:: Instructions for the task ::
Would you transcribe each entry that follows word for word, minus the images?

--------

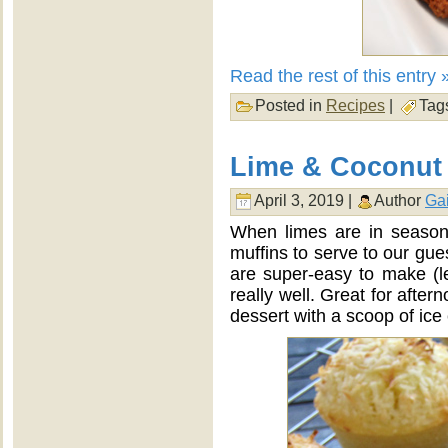
Read the rest of this entry 
Posted in
Recipes
|
Tag
Lime & Coconut 
April 3, 2019 |
Author
Gai
When limes are in season
muffins to serve to our gue
are super-easy to make (l
really well. Great for afte
dessert with a scoop of ice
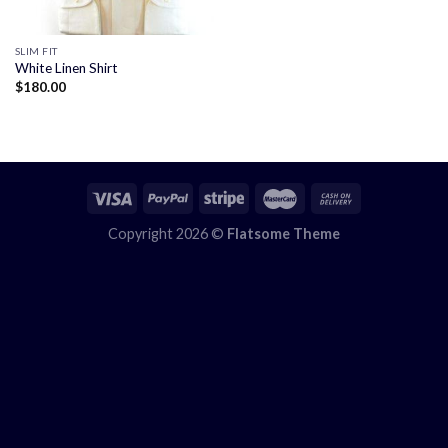
SLIM FIT
White Linen Shirt
$
180.00
Copyright 2026 ©
Flatsome Theme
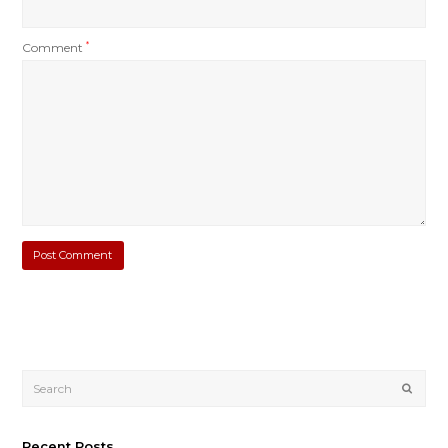
Comment
*
Submi
Recent Posts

--------

:: Task response ::
Read the rest of this entry 
Posted in
Recipes
|
Tag
Lime & Coconut 
April 3, 2019 |
Author
Gai
When limes are in season
muffins to serve to our gue
are super-easy to make (l
really well. Great for afte
dessert with a scoop of ice
SLIM FIT
White Linen Shirt
$
180.00
Copyright 2026 ©
Flatsome Theme
Comment
*
Submi
Recent Posts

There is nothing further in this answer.